SMRs and AMRs

Thursday, January 08, 2015

France and the New Charismatic Jihad

Worries about autonomous jihadist cells appear to have been realized in Paris.

By Reuel Marc Gerecht, WSJ
Jan. 7, 2015 7:00 p.m.

The terrorist attack in Paris on Wednesday—with 12 people killed by masked men yelling Islamist slogans—has been a long time coming.

After the 9/11 attacks on the U.S., Western counterterrorist experts probably feared European radical Muslims more than they did Islamic militants in the Middle East. Since the early 1990s, when Algeria’s savage war between the military junta and Islamists began to spill over into France, the French internal-security service, now known as the Direction central du renseignement intérieur, or DCRI, began to ramp up its capacity to monitor Muslim militants.

On Nov. 27, 2001, France’s premier counterterrorist magistrate, Jean-Louis Bruguière, was pessimistic about “autonomous” jihadist cells in Europe and North America that “don’t need to receive orders to pass into action.” The Iraq War added to this widespread anxiety. Many believed that the Anglo-American invasion would provoke a maelstrom of holy warriors against the West.

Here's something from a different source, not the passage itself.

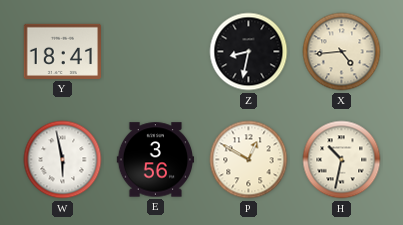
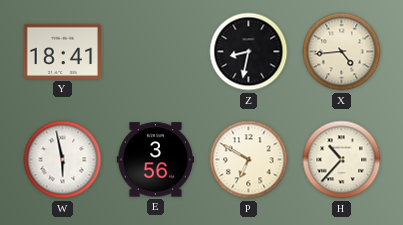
P: 12:50 -> 6:50
H: 10:32 -> 10:37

It didn’t happen then. But it may be happening now.

The lethal attack in Paris on the satirical magazine Charlie Hebdo —which has made a specialty of mocking both sides of the too-much-Islam-in-Europe debate, and in 2012 famously published caricatures of the Prophet Muhammad —probably isn’t a lone-wolf affair. But it may represent what Mr. Bruguière feared: native jihadist cells that can act independently of foreign terrorist organizations, like al Qaeda or Islamic State, but may act in concert, and certainly in sympathy, with these groups.